To qualify, the expenditure in question must be incurred by a participator
- for one (or more) of the purposes detailed in OTA75\S3(5), see OT12050
- and in any period up to and including the period in which the participator breaks even in the field of claim, the so-called ‘net profit period’ (NPP), see OT12650.
As well as relief not being available after the end of the NPP, supplement may also not be due where there are particular contractor payment arrangements, see OT12575.
The categories of expenditure qualifying for supplement (qualifying expenditure) very broadly correspond to the sort of expenditure which would be classed as capital on normal accountancy principles, but there may also be items which, on an accountancy basis, would be revenue but which nevertheless qualify for supplement, and vice versa.
Claims procedures are considered at OT12075.
Supplement is only available on expenditure that has a field-specific purpose. It follows that claims under OTA75\SCH7 do not attract supplement.
Background
One way of looking at supplement is as compensation for the absence of PRT relief for interest (OTA75\S3(4)(a), see OT09475). However, as it is given as a % of allowable expenditure, it is not directly related to financing costs.
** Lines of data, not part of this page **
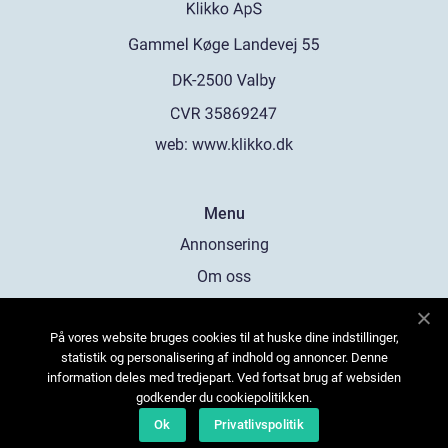
web:
www.klikko.dk
Menu
Annonsering
Om oss
Cookies
På vores website bruges cookies til at huske dine indstillinger,
Kontakta oss
statistik og personalisering af indhold og annoncer. Denne
Sitemap
information deles med tredjepart. Ved fortsat brug af websiden
godkender du cookiepolitikken.
Ok
Privatlivspolitik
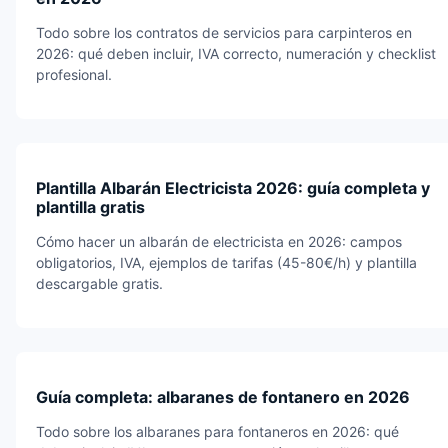
Todo sobre los contratos de servicios para carpinteros en
2026: qué deben incluir, IVA correcto, numeración y checklist
profesional.
Plantilla Albarán Electricista 2026: guía completa y
plantilla gratis
Cómo hacer un albarán de electricista en 2026: campos
obligatorios, IVA, ejemplos de tarifas (45-80€/h) y plantilla
descargable gratis.
Guía completa: albaranes de fontanero en 2026
Todo sobre los albaranes para fontaneros en 2026: qué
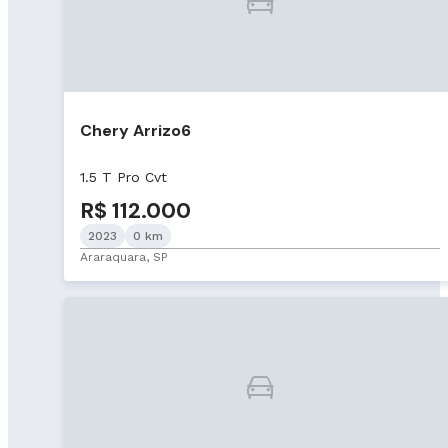
Chery Arrizo6
1.5 T Pro Cvt
R$ 112.000
2023
0 km
Araraquara, SP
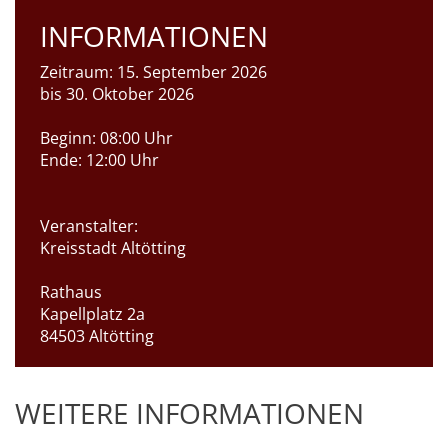
INFORMATIONEN
Zeitraum:
15. September 2026
bis 30. Oktober 2026
Beginn:
08:00 Uhr
Ende:
12:00 Uhr
Veranstalter:
Kreisstadt Altötting
Rathaus
Kapellplatz 2a
84503 Altötting
WEITERE INFORMATIONEN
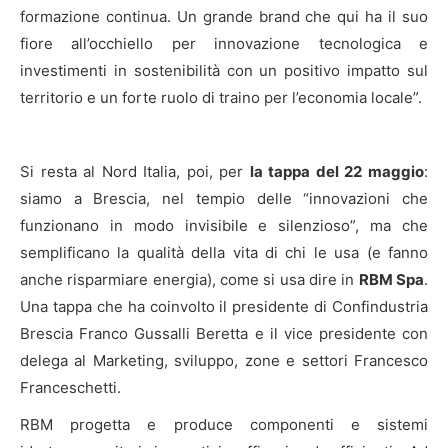
formazione continua. Un grande brand che qui ha il suo
fiore all’occhiello per innovazione tecnologica e
investimenti in sostenibilità con un positivo impatto sul
territorio e un forte ruolo di traino per l’economia locale”.
Si resta al Nord Italia, poi, per
la tappa del 22 maggio
:
siamo a Brescia, nel tempio delle “innovazioni che
funzionano in modo invisibile e silenzioso”, ma che
semplificano la qualità della vita di chi le usa (e fanno
anche risparmiare energia), come si usa dire in
RBM Spa
.
Una tappa che ha coinvolto il presidente di Confindustria
Brescia Franco Gussalli Beretta e il vice presidente con
delega al Marketing, sviluppo, zone e settori Francesco
Franceschetti.
RBM progetta e produce componenti e sistemi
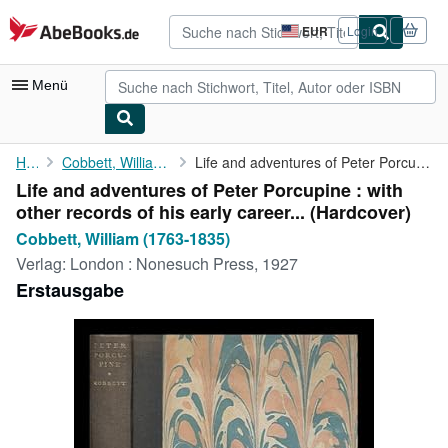
Zum Hauptinhalt
AbeBooks.de
EUR
Login
Seite
der
Einkaufseinstellungen.
Menü
Nutzerkonto
Home
Cobbett, William (1763-1835)
Life and adventures of Peter Porcupine : with other records of ...
Life and adventures of Peter Porcupine : with
Meine Bestellungen
other records of his early career... (Hardcover)
Detailsuche
Cobbett, William (1763-1835)
Verlag:
London : Nonesuch Press, 1927
Sammlungen
Erstausgabe
Antiquarische Bücher
Kunst & Sammlerstücke
Verkäufer
Verkäufer werden
Hilfe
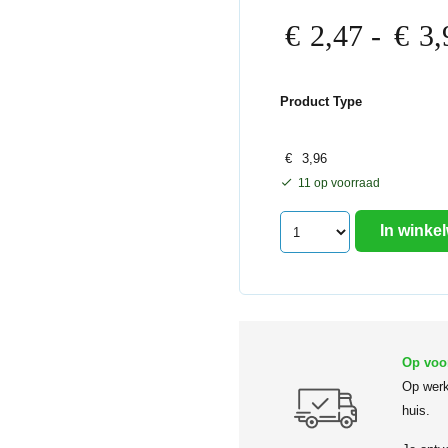
€
2,47
-
€
3,
Product Type
€
3,96
11 op voorraad
In winke
Op voo
Op werk
huis.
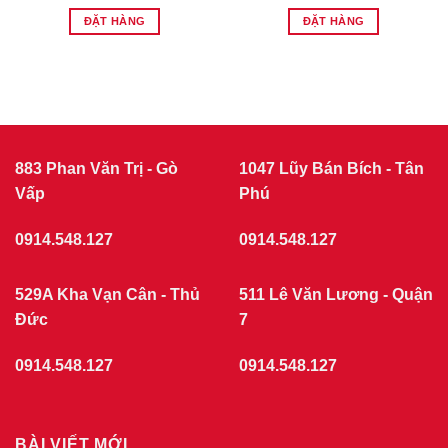
ĐẶT HÀNG
ĐẶT HÀNG
883 Phan Văn Trị - Gò
1047 Lũy Bán Bích - Tân
Vấp
Phú
0914.548.127
0914.548.127
529A Kha Vạn Cân - Thủ
511 Lê Văn Lương - Quận
Đức
7
0914.548.127
0914.548.127
BÀI VIẾT MỚI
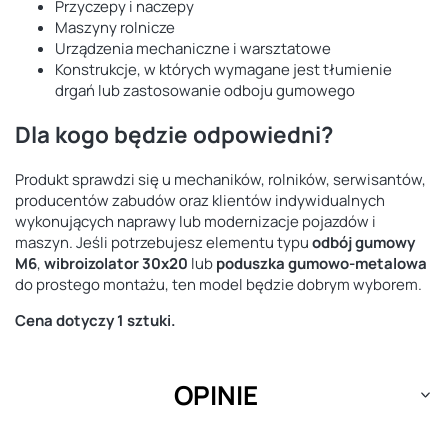
Przyczepy i naczepy
Maszyny rolnicze
Urządzenia mechaniczne i warsztatowe
Konstrukcje, w których wymagane jest tłumienie
drgań lub zastosowanie odboju gumowego
Dla kogo będzie odpowiedni?
Produkt sprawdzi się u mechaników, rolników, serwisantów,
producentów zabudów oraz klientów indywidualnych
wykonujących naprawy lub modernizacje pojazdów i
maszyn. Jeśli potrzebujesz elementu typu
odbój gumowy
M6
,
wibroizolator 30x20
lub
poduszka gumowo-metalowa
do prostego montażu, ten model będzie dobrym wyborem.
Cena dotyczy 1 sztuki.
OPINIE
In fact, in the High Court (see CIR v Mobil North Sea Ltd, 60TC333), Harman J rejected a submission that supplement is a proxy for finance costs, preferring to see it as an inducement to companies (deferring and reducing their liability to PRT) to exploit the North Sea. In the Court of Appeal Balcombe LJ agreed. He said (foot, page 344), ‘there is nothing in the Act to lead to this conclusion and, in my judgment, it is not permissible for the court to speculate on the particular reason for the inclusion of supplement as a deductible item in calculating the profits chargeable to PRT.’
But in the same case Lord Templeman did associate interest with supplement saying (page 350D), ‘no allowance is permitted for interest or other costs of borrowing but certain types of expenditure [qualify] for an additional deductible allowance, originally equal to 75 per cent of the amount of qualifying expenditure.’